I totally disagree with the concept, reported by Martin Harris and mentioned by Ashment, that Joseph Smith claimed to have seen English words translated from the plates whenever he looked into the stone(s) and that these words disappeared only after they had been written down correctly. We have no such information from Joseph Smith, only second-hand accounts from someone who could not known from his own experience how it worked. The fact that Oliver Cowdery, when attempting to follow Joseph's lead in translating the book, was told to study it out in his mind (D&C 9:7-10) tells me that the Harris story is probably untrue, regardless of how many Latter-day Saints may believe it. Joseph Smith's subsequent corrections to the manuscript and to the printed Book of Mormon, openly admitted by the Prophet,38 provide evidence that Joseph Smith's story did not include the "English-sentences-in-the-stone" concept.

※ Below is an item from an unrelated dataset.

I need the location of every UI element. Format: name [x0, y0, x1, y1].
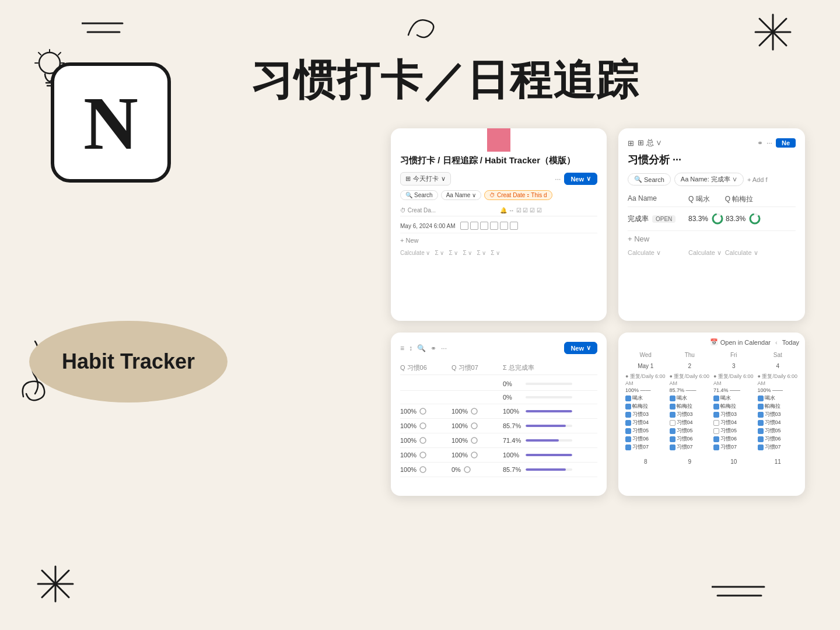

Ashment accuses Latter-day Saint scholars of having "scoured" the Book of Mormon text for " 'evidence' of their [preconceived] assumption" that its original language was Hebrew or Egyptian. I cannot speak for others who have written about Hebraisms in the Book of Mormon. I can only say that I did not deliberately search for such evidences. During the normal course of reading the Book of Mormon (which I always do at least once a year), I simply ran across things that struck me as strange in English but which made sense in Hebrew. I had no preconceived notions about the Book of Mormon reflecting a Hebrew background. At the time I wrote my first article on the subject in 1970, I was totally unaware of the work previously done by such people as Brookbank, Pack, Bramwell, and Sperry.39

While some Latter-day Saint writers have believed that the entire Book of Mormon is a "literal" translation from Hebrew or Egyptian, such a view is, to me, unacceptable. In my 1970 study, I hyperbolically said that the English translation was "in many respects a nearly literal translation."40 I omitted all reference to literalness in my updated version of 1986.41 In 1991, I wrote that Joseph Smith's "translation reflects the Hebrew words and word order of the original" Nephite record.42 My intent was to show that the original was reflected by what I termed "Hebraisms" in the text of the English Book of Mormon. But as I reread the sentence in preparation for this present article, I realized that it went beyond what I meant to say and implied that the entire Book of Mormon reflected a Hebrew original. This is, of course, not true. Were it so, the Book of Mormon would be mostly unintelligible to an English-speaking audience.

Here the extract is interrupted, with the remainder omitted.